Falta vaga? Quero números!

10 de outubro de 2025

Por favor, não venha parar 8 horas na frente do seu trabalho sem pagar nada e me dizer que está faltando estacionamento.

“Aqui falta estacionamento”, me disse o dono de um box no camelódromo do centro de Anápolis-GO.

“Certo. O senhor vem trabalhar de quê?”, perguntei.

“De moto”, ele respondeu. 

“E o senhor estaciona onde?”

“Ali na frente”, disse, e rapidamente acrescentou: “mas eu sei que eu estou errado!”

“Por que o senhor estaria errado? Ali é uma vaga, e o estacionamento é gratuito, não?” 

“Sim, mas é que ali poderiam parar os clientes, né?” 

“Realmente. Vi por aí umas placas de estacionamento rotativo…”, comentei. “Isso ainda funciona?”

“Não, aquilo durou pouco. Já tem tempo que não funciona.” Parou um instante, pensou e disse: “Tá aí, poderiam voltar com aqueles estacionamentos rotativos!” 

“E o senhor iria parar onde?” 

“Ali, mais longe. Ia pagar para deixar numa garagem que eu conheço. E o espaço aqui na frente ficaria liberado.”

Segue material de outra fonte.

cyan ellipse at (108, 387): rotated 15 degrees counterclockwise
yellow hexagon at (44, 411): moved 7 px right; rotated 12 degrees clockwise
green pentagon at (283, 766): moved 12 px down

Em muitas cidades brasileiras, as vagas públicas das áreas centrais, das ruas comerciais, dos locais onde há oferta de empregos ainda são gratuitas… e frequentemente se reclama de sua insuficiência. Mas o fato é que uma das grandes razões dessa alegada insuficiência é justamente a gratuidade. O caso da atividade comercial é exemplar. Sem cobrança, muitas vagas passam a ser ocupadas pelos donos e trabalhadores das lojas durante toda a jornada comercial, dificultando o acesso aos clientes motorizados. 

Toda vez que se fala em falta de vagas em locais em que o estacionamento público é gratuito, eu quero ver os números. Não os números de quantos carros a cidade tem, ou de quantos estão estacionando sobre as calçadas. Quero os números de quantos carros ficam parados na mesma vaga por horas e horas. Não dá pra tomar decisões sem números. Eles respaldam, a gente sai do achismo, e com achismo não se avança. Mas quase nunca eles estão lá. Então a gente tem que produzir.

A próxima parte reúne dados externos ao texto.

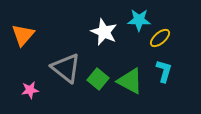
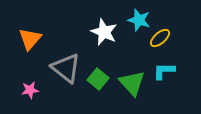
cyan star: rotated 15 degrees clockwise
orange triangle: moved 7 px right, 4 px down
cyan L-shape: rotated 105 degrees counterclockwise
green triangle: moved 2 px right, 2 px down; rotated 20 degrees clockwise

Uma brilhante ex-orientanda minha, Eduarda Toscano, fez um estudo na rua da Igrejinha, em Brasília (a rua comercial da 107/108 Sul), onde tem 106 vagas formais. Ela ficou 13 horas de um dia de semana com tempo bom, filmando e anotando, de hora em hora, as placas dos carros estacionados, para estudar a rotatividade. Eis o que ela descobriu: 9 vagas ficaram ocupadas pelo mesmo carro de 12 a 13 horas seguidas; 9 ficaram ocupadas pelo mesmo carro de 10 a 11 horas seguidas; 12 ficaram ocupadas pelo mesmo carro de 8 a 9 horas seguidas e 15 vagas ficaram ocupadas pelo mesmo carro de 6 a 7 horas seguidas. Isso indica que 42% das vagas ficam privatizadas, muito provavelmente pela jornada do comerciante ou do comerciário. Os clientes não conseguem usá-las, e a cidade não ganha nada com isso.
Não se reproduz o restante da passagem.